◆ Your goal ◆
Begin at the first line of the data and copy each line through the one containing "пилинг-гоммаж?", that line included, with no pictures.

◆ Raw data ◆
Segment Open

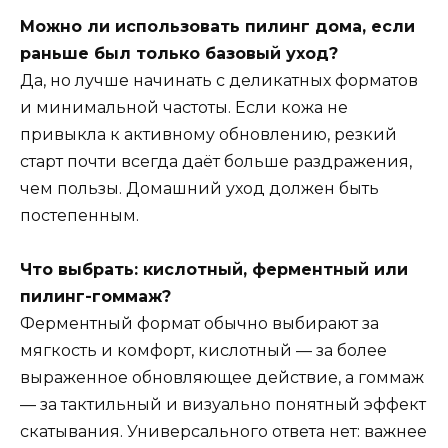
Можно ли использовать пилинг дома, если
раньше был только базовый уход?
Да, но лучше начинать с деликатных форматов
и минимальной частоты. Если кожа не
привыкла к активному обновлению, резкий
старт почти всегда даёт больше раздражения,
чем пользы. Домашний уход должен быть
постепенным.
Что выбрать: кислотный, ферментный или
пилинг-гоммаж?
Ферментный формат обычно выбирают за
мягкость и комфорт, кислотный — за более
выраженное обновляющее действие, а гоммаж
— за тактильный и визуально понятный эффект
скатывания. Универсального ответа нет: важнее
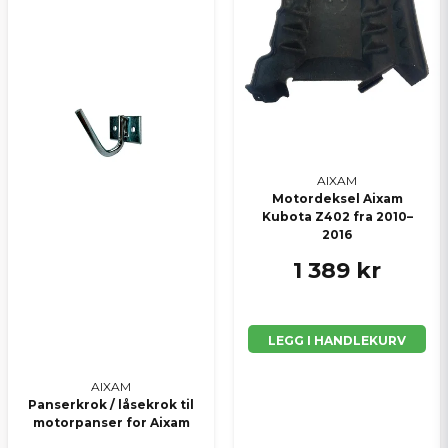
AIXAM
Motordeksel Aixam
Kubota Z402 fra 2010–
2016
1 389 kr
LEGG I HANDLEKURV
AIXAM
Panserkrok / låsekrok til
motorpanser for Aixam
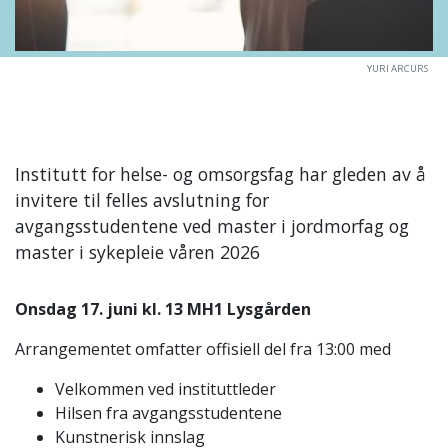
YURI ARCURS
Institutt for helse- og omsorgsfag har gleden av å
invitere til felles avslutning for
avgangsstudentene ved master i jordmorfag og
master i sykepleie våren 2026
Onsdag 17. juni kl. 13 MH1 Lysgården
Arrangementet omfatter offisiell del fra 13:00 med
Velkommen ved instituttleder
Hilsen fra avgangsstudentene
Kunstnerisk innslag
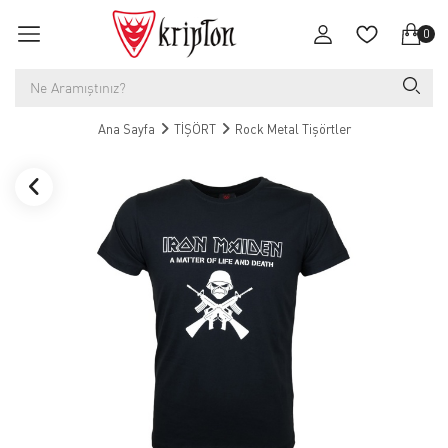
0
Ana Sayfa
TİŞÖRT
Rock Metal Tişörtler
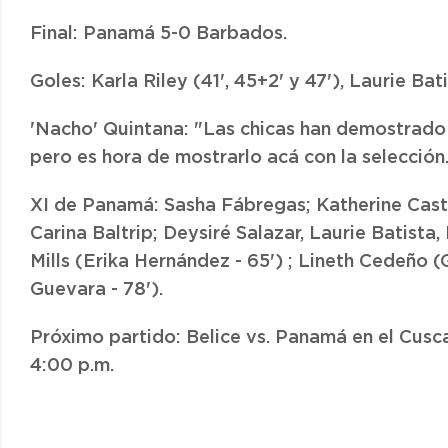
Final: Panamá 5-0 Barbados.
Goles: Karla Riley (41', 45+2' y 47'), Laurie Bat
'Nacho' Quintana: "Las chicas han demostrado m
pero es hora de mostrarlo acá con la selección
XI de Panamá: Sasha Fábregas; Katherine Casti
Carina Baltrip; Deysiré Salazar, Laurie Batista,
Mills (Erika Hernández - 65') ; Lineth Cedeño (G
Guevara - 78').
Próximo partido: Belice vs. Panamá en el Cusc
4:00 p.m.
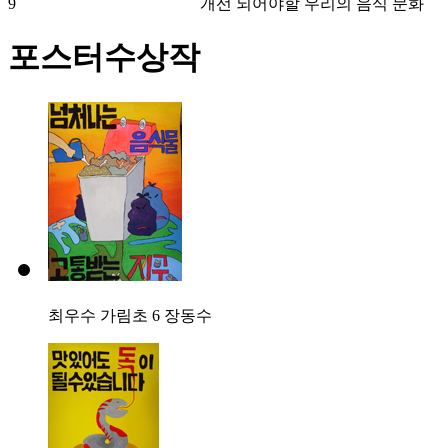
9
개선 되어야할 우리의 음식 문화
포스터수상작
최우수
가림초 6 장동수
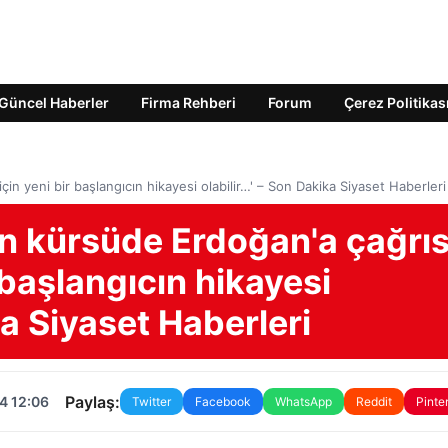
Güncel Haberler
Firma Rehberi
Forum
Çerez Politikas
n yeni bir başlangıcın hikayesi olabilir…' – Son Dakika Siyaset Haberleri
 kürsüde Erdoğan'a çağrıs
r başlangıcın hikayesi
ka Siyaset Haberleri
Paylaş:
4 12:06
Twitter
Facebook
WhatsApp
Reddit
Pinte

Segment Closed

◆ Exercise solution ◆
Можно ли использовать пилинг дома, если
раньше был только базовый уход?
Да, но лучше начинать с деликатных форматов
и минимальной частоты. Если кожа не
привыкла к активному обновлению, резкий
старт почти всегда даёт больше раздражения,
чем пользы. Домашний уход должен быть
постепенным.
Что выбрать: кислотный, ферментный или
пилинг-гоммаж?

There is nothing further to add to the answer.